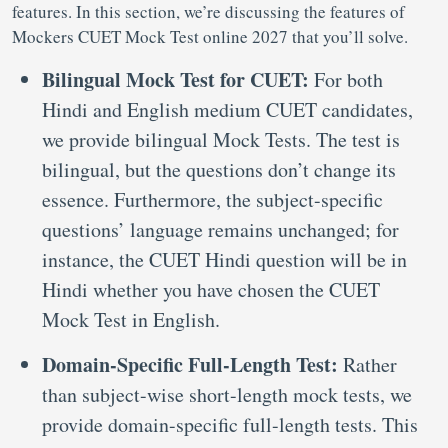
features. In this section, we’re discussing the features of
Mockers CUET Mock Test online 2027 that you’ll solve.
Bilingual Mock Test for CUET:
For both
Hindi and English medium CUET candidates,
we provide bilingual Mock Tests. The test is
bilingual, but the questions don’t change its
essence. Furthermore, the subject-specific
questions’ language remains unchanged; for
instance, the CUET Hindi question will be in
Hindi whether you have chosen the CUET
Mock Test in English.
Domain-Specific Full-Length Test:
Rather
than subject-wise short-length mock tests, we
provide domain-specific full-length tests. This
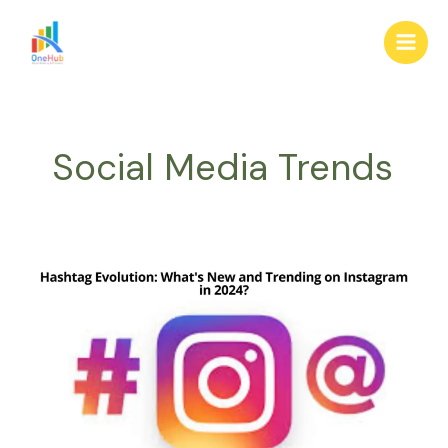
Skip
Main
to
Men
content
Social Media Trends
Hashtag
Evolution:
What’s
New
and
Trending
on
Instagram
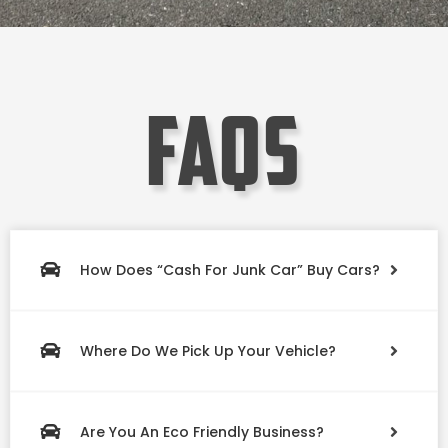
faqs
How Does “Cash For Junk Car” Buy Cars?
Where Do We Pick Up Your Vehicle?
Are You An Eco Friendly Business?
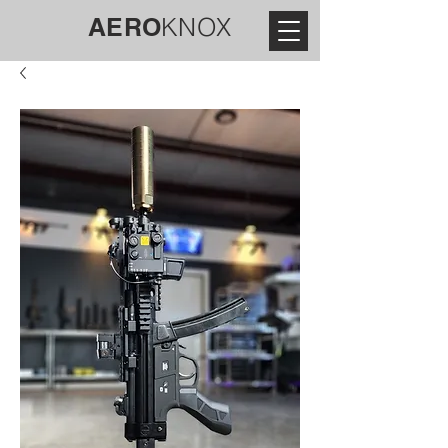
AERO
KNOX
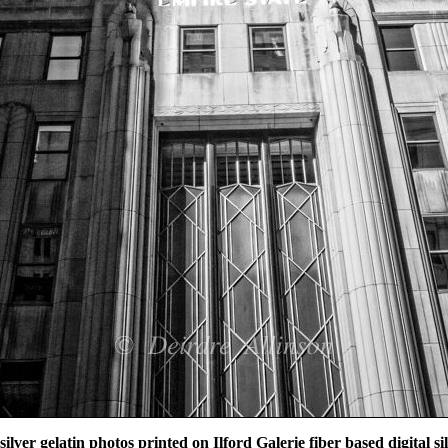
 silver gelatin photos printed on Ilford Galerie fiber based digital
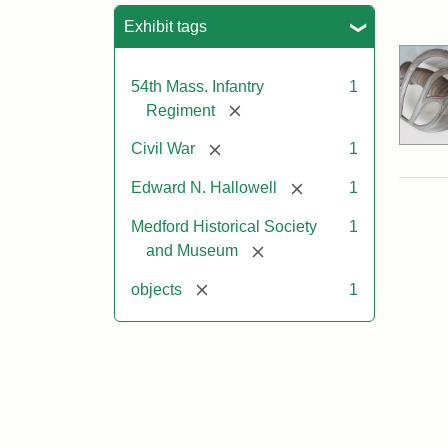
Sea
Exhibit tags
54th Mass. Infantry
1
[remove]
Regiment
[remove]
Civil War
1
[remove]
Edward N. Hallowell
1
Medford Historical Society
1
[remove]
and Museum
[remove]
objects
1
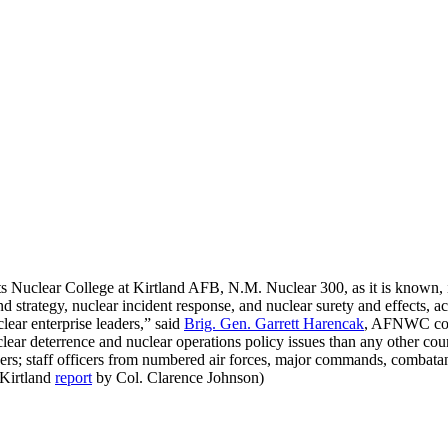
s Nuclear College at Kirtland AFB, N.M. Nuclear 300, as it is known, is
nd strategy, nuclear incident response, and nuclear surety and effects,
ear enterprise leaders,” said
Brig. Gen. Garrett Harencak
, AFNWC comm
lear deterrence and nuclear operations policy issues than any other cou
ficers; staff officers from numbered air forces, major commands, comba
(Kirtland
report
by Col. Clarence Johnson)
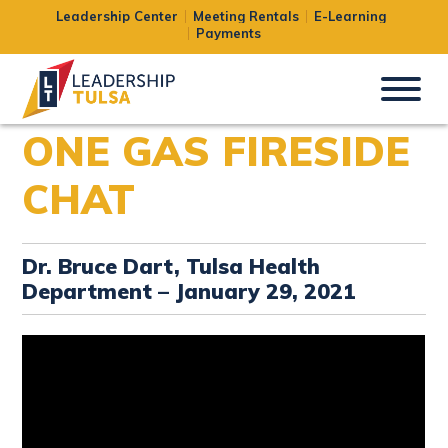
Leadership Center
Meeting Rentals
E-Learning
Payments
ONE GAS FIRESIDE
CHAT
Dr. Bruce Dart, Tulsa Health
Department – January 29, 2021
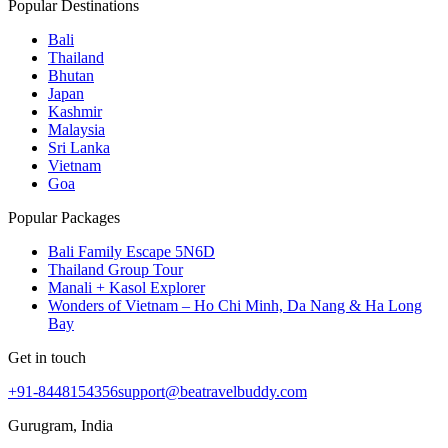
Popular Destinations
Bali
Thailand
Bhutan
Japan
Kashmir
Malaysia
Sri Lanka
Vietnam
Goa
Popular Packages
Bali Family Escape 5N6D
Thailand Group Tour
Manali + Kasol Explorer
Wonders of Vietnam – Ho Chi Minh, Da Nang & Ha Long
Bay
Get in touch
+91-8448154356
support@beatravelbuddy.com
Gurugram, India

┄┄┄┄┄┄┄┄┄┄┄┄┄┄┄┄┄┄┄┄

Task item:
Provide the number of lines above containing "subject" and nothing else.

Problem solution:
2